Since launching the pan-Canadian AI strategy in 2017, Canada has maintained its position as a world leader in AI research and talent. The federal government’s recent $2.4-billion investment announcement to establish a domestic AI computing infrastructure policy is the first of many steps to boost Canada’s lagging productivity in a rapidly changing global innovation economy.
But how the minister disburses the money will determine the impact of this investment. And time is of the essence. Our recent research shows that right now, the United States has 90 times more raw computing power than we do.
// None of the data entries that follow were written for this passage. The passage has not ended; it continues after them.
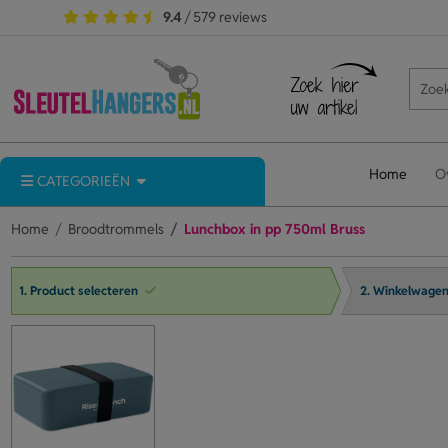
9.4
/ 579 reviews
Home
O
CATEGORIEËN
Home
Broodtrommels
Lunchbox in pp 750ml Bruss
1. Product selecteren
2. Winkelwage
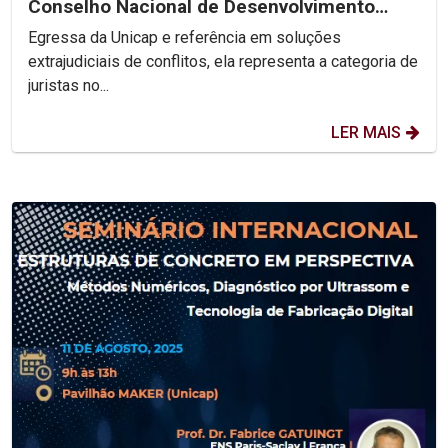
Conselho Nacional de Desenvolvimento
Social Sustentável
Egressa da Unicap e referência em soluções
extrajudiciais de conflitos, ela representa a categoria de
juristas no...
LER MAIS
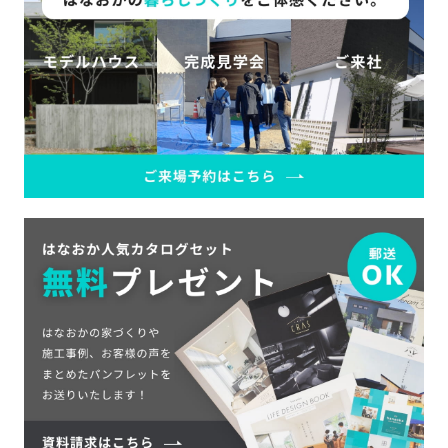
さ
ハ
報
ケ
く
ッ
つ
ウ
ー
り
プ
ス
会
ト
の
の
徳
香
社
レ
家
島
川
概
シ
づ
モ
モ
要
ピ
く
デ
デ
ル
ル
り
ス
よ
ハ
ハ
タ
く
暮
ウ
ウ
ッ
あ
ら
ス
ス
フ・
る
し
大
質
を
工
問
守
紹
る
介
技
術、
hanaco
標
準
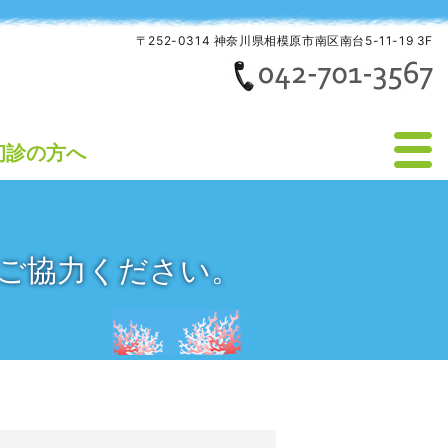
〒252-0314 神奈川県相模原市南区南台5-11-19 3F
初診の方へ
ご協力ください。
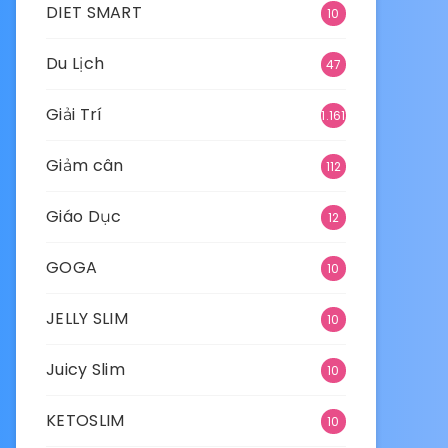
DIET SMART
10
Du Lịch
47
Giải Trí
1.161
Giảm cân
112
Giáo Dục
12
GOGA
10
JELLY SLIM
10
Juicy Slim
10
KETOSLIM
10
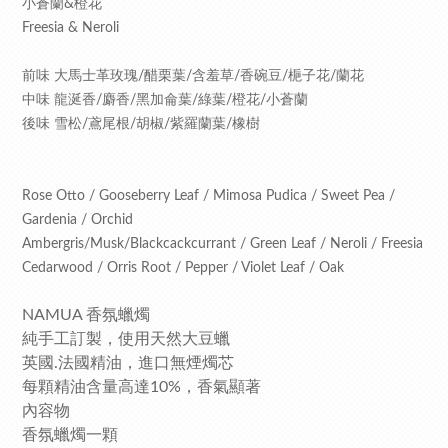
小蒼蘭&橙花
Freesia & Neroli
前味 大馬士革玫瑰/醋栗葉/含羞草/香碗豆/梔子花/蘭花
中味 龍涎香/麝香/黑加侖葉/綠葉/橙花/小蒼蘭
後味 雪松/鳶尾根/胡椒/紫羅蘭葉/橡樹
Rose Otto / Gooseberry Leaf / Mimosa Pudica / Sweet Pea /
Gardenia / Orchid
Ambergris/Musk/Blackcackcurrant / Green Leaf / Neroli / Freesia
Cedarwood / Orris Root / Pepper / Violet Leaf / Oak
NAMUA 香氛蠟燭
純手工訂製，使用天然大豆蠟
英國.法國精油，進口無煙燭芯
每顆精油含量高達10%，香氣顯著
內容物
香氛蠟燭一顆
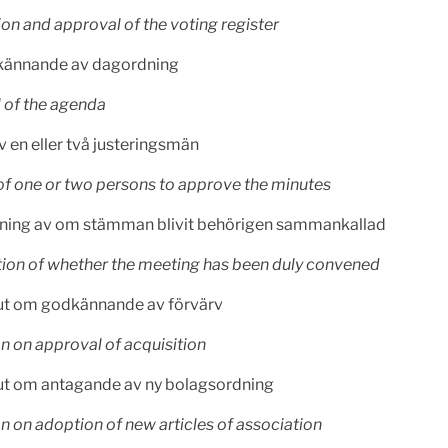
on and approval of the voting register
ännande av dagordning
 of the agenda
v en eller två justeringsmän
of one or two persons to approve the minutes
ning av om stämman blivit behörigen sammankallad
ion of whether the meeting has been duly convened
ut om godkännande av förvärv
n on approval of acquisition
ut om antagande av ny bolagsordning
n on adoption of new articles of association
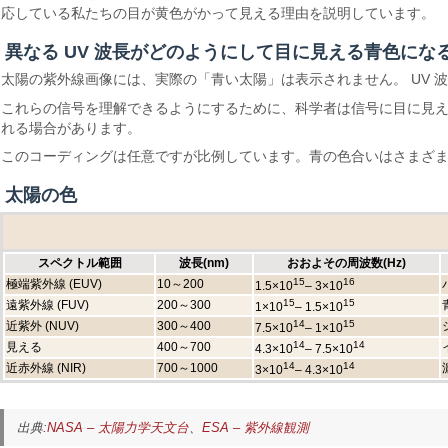
応している私たちの目が黄色がかって見える理由を説明しています。
異なる UV 波長がどのようにして目に見える青色にな
太陽の紫外線画像には、実際の「青い太陽」は表示されません。 UV 波長
これらの信号を理解できるようにするために、科学者は信号に目に見え
れる場合があります。
このコーディングは任意ですが比例しています。青の色合いはさまざま
太陽の色
スペクトル範囲
波長(nm)
おおよその周波数(Hz)
15
16
極端紫外線 (EUV)
10～200
1.5×10
– 3×10
15
15
遠紫外線 (FUV)
200～300
1×10
– 1.5×10
14
15
近紫外 (NUV)
300～400
7.5×10
– 1×10
14
14
見える
400～700
4.3×10
– 7.5×10
14
14
近赤外線 (NIR)
700～1000
3×10
– 4.3×10
出典:
NASA – 太陽力学天文台
、
ESA – 紫外線観測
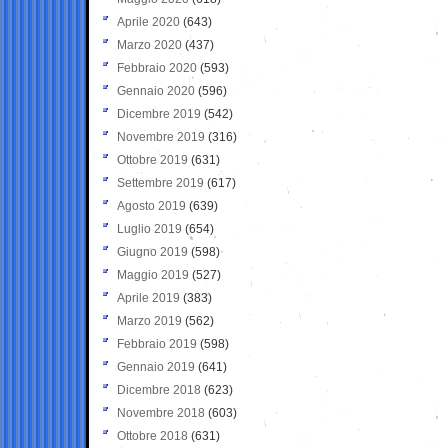
Aprile 2020
(643)
Marzo 2020
(437)
Febbraio 2020
(593)
Gennaio 2020
(596)
Dicembre 2019
(542)
Novembre 2019
(316)
Ottobre 2019
(631)
Settembre 2019
(617)
Agosto 2019
(639)
Luglio 2019
(654)
Giugno 2019
(598)
Maggio 2019
(527)
Aprile 2019
(383)
Marzo 2019
(562)
Febbraio 2019
(598)
Gennaio 2019
(641)
Dicembre 2018
(623)
Novembre 2018
(603)
Ottobre 2018
(631)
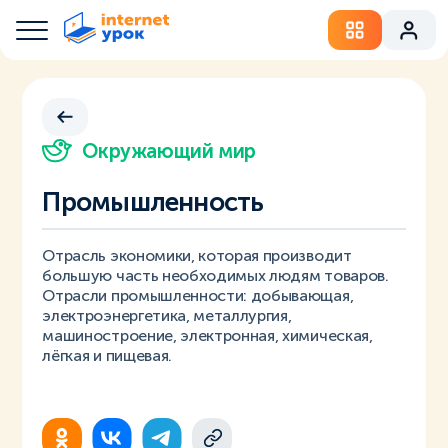
Окружающий мир
Промышленность
Отрасль экономики, которая производит
большую часть необходимых людям товаров.
Отрасли промышленности: добывающая,
электроэнергетика, металлургия,
машиностроение, электронная, химическая,
лёгкая и пищевая.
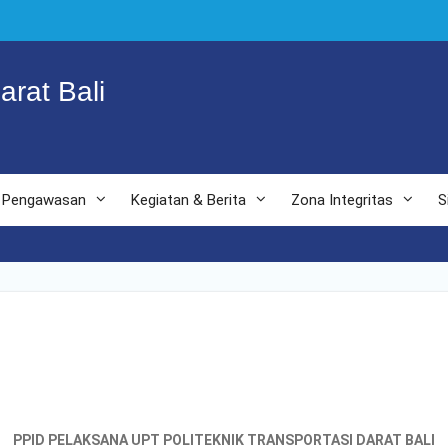
arat Bali
Pengawasan
Kegiatan & Berita
Zona Integritas
S
PPID PELAKSANA UPT POLITEKNIK TRANSPORTASI DARAT BALI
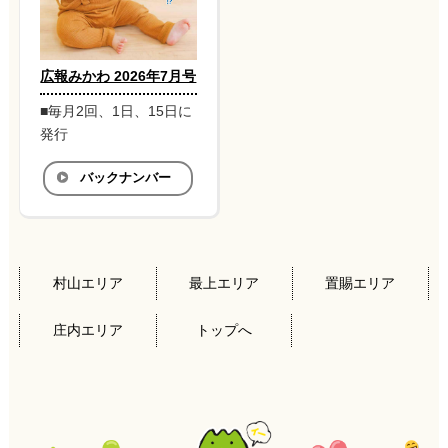
広報みかわ 2026年7月号
■毎月2回、1日、15日に
発行
バックナンバー
村山エリア
最上エリア
置賜エリア
庄内エリア
トップへ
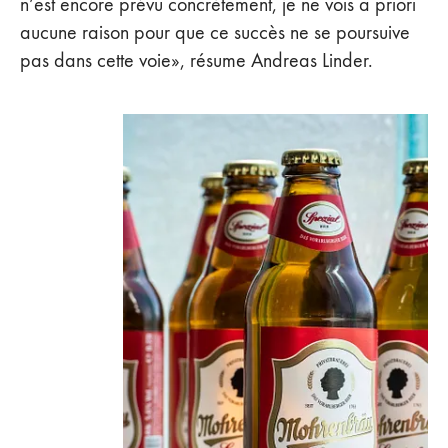
n’est encore prévu concrètement, je ne vois a priori
aucune raison pour que ce succès ne se poursuive
pas dans cette voie», résume Andreas Linder.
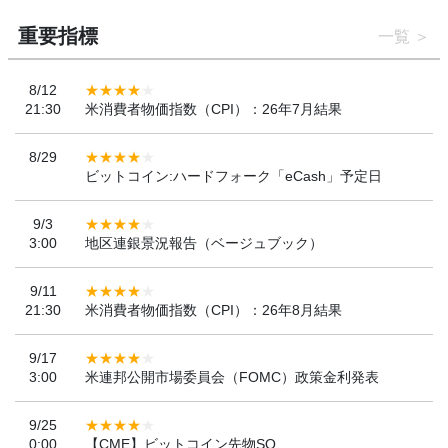
重要指標
一覧
8/12
21:30
米消費者物価指数（CPI）：26年7月結果
8/29
ビットコイン:ハードフォーク「eCash」予定日
9/3
3:00
地区連銀景況報告（ベージュブック）
9/11
21:30
米消費者物価指数（CPI）：26年8月結果
9/17
3:00
米連邦公開市場委員会（FOMC）政策金利発表
9/25
0:00
【CME】ビットコイン先物SQ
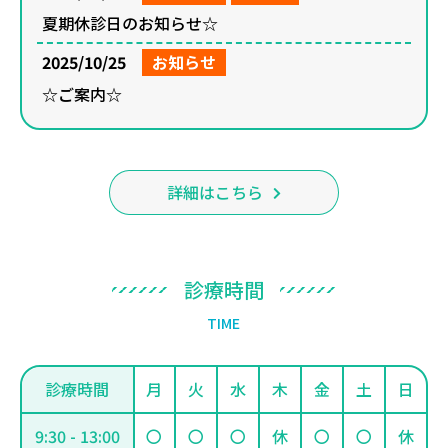
夏期休診日のお知らせ☆
2025/10/25
お知らせ
☆ご案内☆
詳細はこちら
診
療
時
間
T
I
M
E
診療時間
月
火
水
木
金
土
日
9:30 - 13:00
〇
〇
〇
休
〇
〇
休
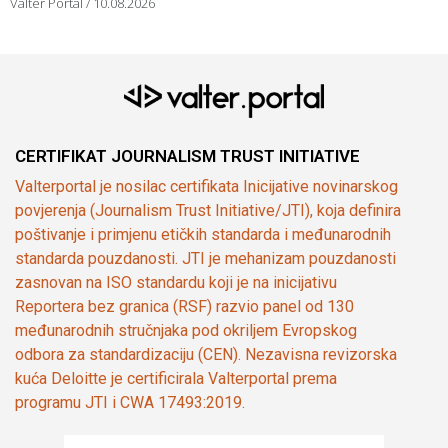
Valter Portal
10.08.2026
CERTIFIKAT JOURNALISM TRUST INITIATIVE
Valterportal je nosilac certifikata Inicijative novinarskog
povjerenja (Journalism Trust Initiative/JTI), koja definira
poštivanje i primjenu etičkih standarda i međunarodnih
standarda pouzdanosti. JTI je mehanizam pouzdanosti
zasnovan na ISO standardu koji je na inicijativu
Reportera bez granica (RSF) razvio panel od 130
međunarodnih stručnjaka pod okriljem Evropskog
odbora za standardizaciju (CEN). Nezavisna revizorska
kuća Deloitte je certificirala Valterportal prema
programu JTI i CWA 17493:2019.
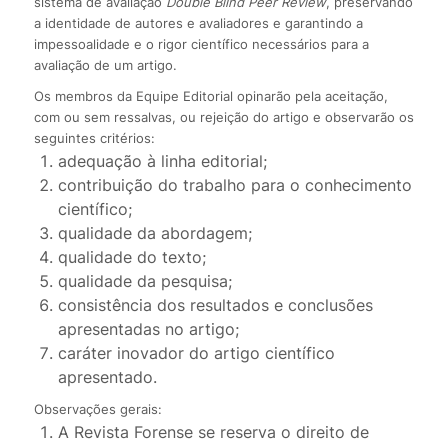
sistema de avaliação
Double Blind Peer Review
, preservando
a identidade de autores e avaliadores e garantindo a
impessoalidade e o rigor científico necessários para a
avaliação de um artigo.
Os membros da Equipe Editorial opinarão pela aceitação,
com ou sem ressalvas, ou rejeição do artigo e observarão os
seguintes critérios:
adequação à linha editorial;
contribuição do trabalho para o conhecimento
científico;
qualidade da abordagem;
qualidade do texto;
qualidade da pesquisa;
consistência dos resultados e conclusões
apresentadas no artigo;
caráter inovador do artigo científico
apresentado.
Observações gerais:
A Revista Forense se reserva o direito de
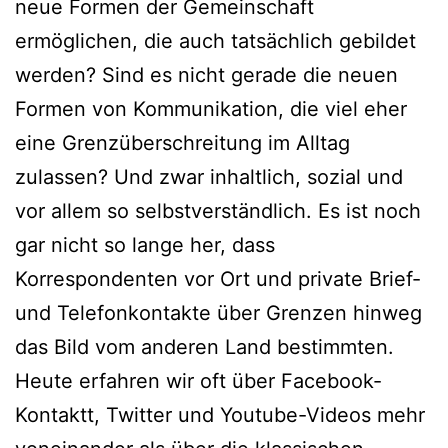
neue Formen der Gemeinschaft
ermöglichen, die auch tatsächlich gebildet
werden? Sind es nicht gerade die neuen
Formen von Kommunikation, die viel eher
eine Grenzüberschreitung im Alltag
zulassen? Und zwar inhaltlich, sozial und
vor allem so selbstverständlich. Es ist noch
gar nicht so lange her, dass
Korrespondenten vor Ort und private Brief-
und Telefonkontakte über Grenzen hinweg
das Bild vom anderen Land bestimmten.
Heute erfahren wir oft über Facebook-
Kontaktt, Twitter und Youtube-Videos mehr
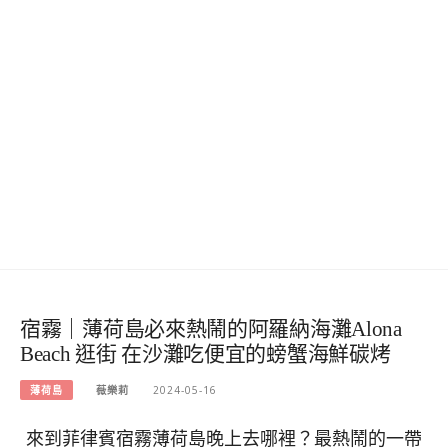
宿霧｜薄荷島必來熱鬧的阿羅納海灘Alona
Beach 逛街 在沙灘吃便宜的螃蟹海鮮碳烤
薄荷島
薇樂莉
2024-05-16
來到菲律賓宿霧薄荷島晚上去哪裡？最熱鬧的一帶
Adjusting for population and size of the economy, the U.S. still has 7.6 times more than Canada; Italy outdoes us by a factor of nine.
If we don’t act quickly, we stand to fail to attract and retain the talent desperately needed to jump-start productivity, leaving us further behind on the global competitive scale.
How can we ensure the federal government makes good on these investment dollars by building the new infrastructure needed to scale AI adoption while ensuring that all Canadians have the opportunity to benefit from this new technology?
■ Consult with the public. It must include a wide breadth of public and private sectors with a particular focus on groups historically left behind during previous waves of technological adoption.
Of course, this will require tremendous consultation, research and co-ordination efforts. The good news is, the playbook has already been written.
Taiwan’s digital affairs minister, Audrey Tang, has demonstrated stellar leadership in this field. Like Taiwan, Canada should build our AI infrastructure and industry policy with a lens of inclusive prosperity. This approach requires the voices of scale-ups, small-to-medium enterprises, and marginalized communities to be heard in the wake of AI’s growing impact on everyday life.
Invest in public-private partnerships. We envision the federal government convening a consortium of major Canadian capital providers who could build high-performance computing capacity. This capacity could be made available to various private-sector actors such as scale-ups and small and medium-sized businesses at globally market-competitive rates.
AI computing infrastructure support programs will also need to benefit those outside the AI ecosystem, incentivizing purpose-built technology and services endemic to Canada’s long-standing productivity and capital investment challenges.
■ Collaborate further with key trade partners for AI compute. By partnering with countries like the U.K., France, and others within frameworks like the European High-Performance Computing Joint Undertaking, Canada can secure more favourable purchasing power and access to AIC infrastructure procurement and cloud services for its AI ecosystem.
Over the next few decades, establishing international procurement agreements is critical to expanding domestic computing capacity. Shared purchasing power through these agreements will further drive down initial fixed capital investments for AIC, ensuring resilient and sovereign computing expansion strategies are cost-effective.
Too often, benefits from government funding and programs have ended up in the hands of the few, failing to realize the broader economic effects of government intervention.
We must ask, just as one of AI’s pioneers Yoshua Bengio has, how to direct AI toward implementations that benefit all Canadians. Bengio focuses on health care and safety, but we must have input and insight from a broader set of stakeholders across Canada, technologists and non-technologists alike.
At the same time, innovators, businesses and Canadians more broadly will only realize the benefits from this investment if the federal government deploys the capital fast.
We have the brain and, soon, the mainframe. Now, we need the heart.
Too often, benefits from government funding and programs have ended up in the hands of the few, failing to realize the broader economic effects of government intervention.